Serving The Immigration Needs Of The San Diego Area Since 1984

California deportation and removal proceedings number may lower

On Behalf of | Jan 4, 2013 | Criminal Defense

Great news is being reported for California immigrants and those across the rest of the nation. The federal government has announced a shift in how it apprehends immigrants. The focus has shifted from undocumented immigrants with minor traffic offenses to those who are felons or repeat criminal offenders. The shift in policy could bring a sigh of relief for those worrying about possible deportation and removal proceedings for something as insignificant as a traffic ticket.
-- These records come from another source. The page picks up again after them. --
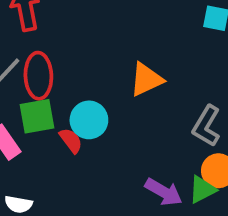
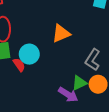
green triangle: (202, 189) -> (79, 83), moved

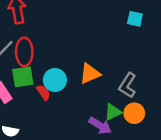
orange triangle: (61, 33) -> (90, 74), moved

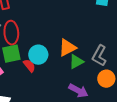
green triangle: (113, 112) -> (76, 62), moved

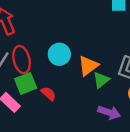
cyan circle: (38, 55) -> (59, 54), moved

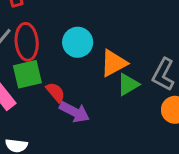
purple arrow: (109, 112) -> (74, 112), moved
While some have welcomed the new policy, others continue to criticize the difficulty undocumented immigrant still have trying to obtain legal services. Others believe those who are innocent of the charges against them still face the possibility of deportation because they don’t have access to necessary services that could assist them with their cases. Critics of the new policy are calling for the California ‘Trust Act’ to be passed. This law would serve as protection for law-abiding undocumented immigrants, who may have only a slight offense on their records.
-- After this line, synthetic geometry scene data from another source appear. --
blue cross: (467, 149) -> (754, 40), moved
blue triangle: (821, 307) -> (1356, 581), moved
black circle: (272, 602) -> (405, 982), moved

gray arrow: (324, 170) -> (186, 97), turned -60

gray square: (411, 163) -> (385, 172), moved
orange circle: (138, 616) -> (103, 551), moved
One county in California has one of the nation’s highest amounts of immigrants with no criminal records deported. Contra Costa County had almost 2,000 people undergo deportation and removal proceedings since 2010. Out of those people, only a quarter were actually convicted of serious crimes. Almost forty percent of those were never convicted. The shift in policies in the state appears to be largely due to immigrant concerns about counties with records like these.

The Contra Costa County sheriff announced he would stop holding undocumented immigrants for federal authorities if the indiscretion was minor. Other California counties are beginning to re-examine immigration policies as well, potentially to adopt similar practices and lower the use of deportation and removal proceedings around the entire state. Such news may be good for undocumented immigrants living in the state because it will likely diminish the threat of being deported for making small mistakes.